Hoe mensen over de gulden denken
- "De bankbiljetten waren veel mooier en gaven Nederland een eigen identiteit."
- "Geef mij de goeie ouwe gulden maar terug en de prijzen van toen."
- "Laatst had ik een dubbeltje in handen. Wat is dat toch een lief, schattig klein muntje."
- "De vuurtoren is het mooiste bankbiljet uit de geschiedenis van het Nederlandse papiergeld."
- "Ik wil de gulden terug! Niet alleen vanwege alle ellende die de euro ons heeft gebracht, maar ook vanwege de mooie vormgeving."

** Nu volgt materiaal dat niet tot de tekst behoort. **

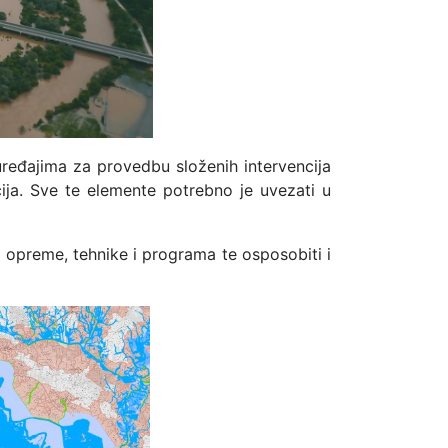
uređajima za provedbu složenih intervencija
cija. Sve te elemente potrebno je uvezati u
e opreme, tehnike i programa te osposobiti i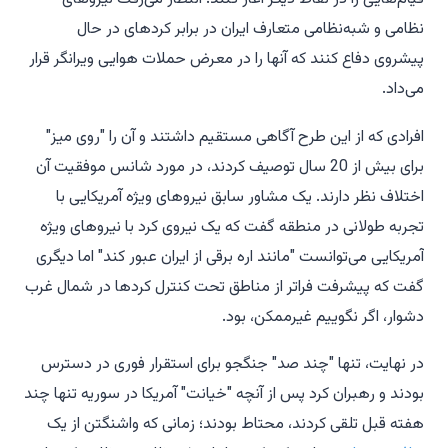
نظامی و شبه‌نظامی متعارف ایران در برابر کردهای در حال
پیشروی دفاع کنند که آنها را در معرض حملات هوایی ویرانگر قرار
می‌داد.
افرادی که از این طرح آگاهی مستقیم داشتند و آن را "روی میز"
برای بیش از 20 سال توصیف کردند، در مورد شانس موفقیت آن
اختلاف نظر دارند. یک مشاور سابق نیروهای ویژه آمریکایی با
تجربه طولانی در منطقه گفت که یک نیروی کرد با نیروهای ویژه
آمریکایی می‌توانست "مانند اره برقی از ایران عبور کند" اما دیگری
گفت که پیشرفت فراتر از مناطق تحت کنترل کردها در شمال غرب
دشوار، اگر نگوییم غیرممکن، بود.
در نهایت، تنها "چند صد" جنگجو برای استقرار فوری در دسترس
بودند و رهبران کرد پس از آنچه "خیانت" آمریکا در سوریه تنها چند
هفته قبل تلقی کردند، محتاط بودند؛ زمانی که واشنگتن از یک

- "De biljetten van Oxenaar waren van een uitzonderlijke schoonheid, het was eigenlijk zonde om ze uit te geven. Je kreeg er ook mooi wisselgeld voor terug, dus het was altijd ook esthetisch een goede deal."
- "Het guldenteken is omgezet naar een euroteken, alleen ons salaris is niet mee gestegen! En dan durven te beweren dat de prijzen niet veranderd zijn..."
- "Het zou te mooi voor woorden zijn, als die gouwe ouwe gulden weer terug zou komen."
- "Ik mis ze, zowel het briefje van 250 gulden, maar ook de zonnebloem en de snip."
- "De Nederlandse bankbiljetten zijn zo mooi dat het ingelijst aan de muur kan. Ik wou dat ik nog een briefje had."
- "Kom maar terug met die gulden!"
- "De gulden mag van mij terug komen, heerlijk weer die kwartjes, duppies, knaken, vijfies en de geeltjes."
- "De gulden die ik vroeger achteloos in de parkeerautomaat stopte zonder er bij na denken, die gulden hield ik vandaag in mijn hand alsof het iets heel bijzonders was. Ik heb hem gepoetst en nu ligt hij voor me terwijl de tranen over mijn wangen rollen. Mooie gulden, wat hebben ze je aangedaan…"
Verdienen aan oude Nederlandse munten
Met heimwee alleen komen we er niet. Klinkende munt uit ongebruikte munten slaan is ook een optie. Muntenverzamelaars onderzoeken munten op een aantal criteria, waaronder de periode waarin de munt geslagen is, de conditie en het gebruikte materiaal. Goudkleurige munten waren ooit van echt goud, en zilverkleurige waren echt zilver. Het was het materiaal dat de werkelijke verkoopwaarde bepaalde. Een zilveren rijksdaalder uit 1910 of een gouden dukaat uit 1781 leveren nu vaak honderden euro’s op. Dus grofweg: Hoe ouder de munt en hoe beter de kwaliteit is, hoe meer geld zo'n munt opbrengt. Verzamelaars geven in sommige gevallen veel meer geld voor de oude munten en biljetten dan de bank doet. Wat te denken van de oude vertrouwde cent, bijv. die uit 1980. Die cent met een toenmalige waarde van 1 cent is ongebruikt en in optimale staat nu omgerekend bijna honderdtachtig keer zoveel waard.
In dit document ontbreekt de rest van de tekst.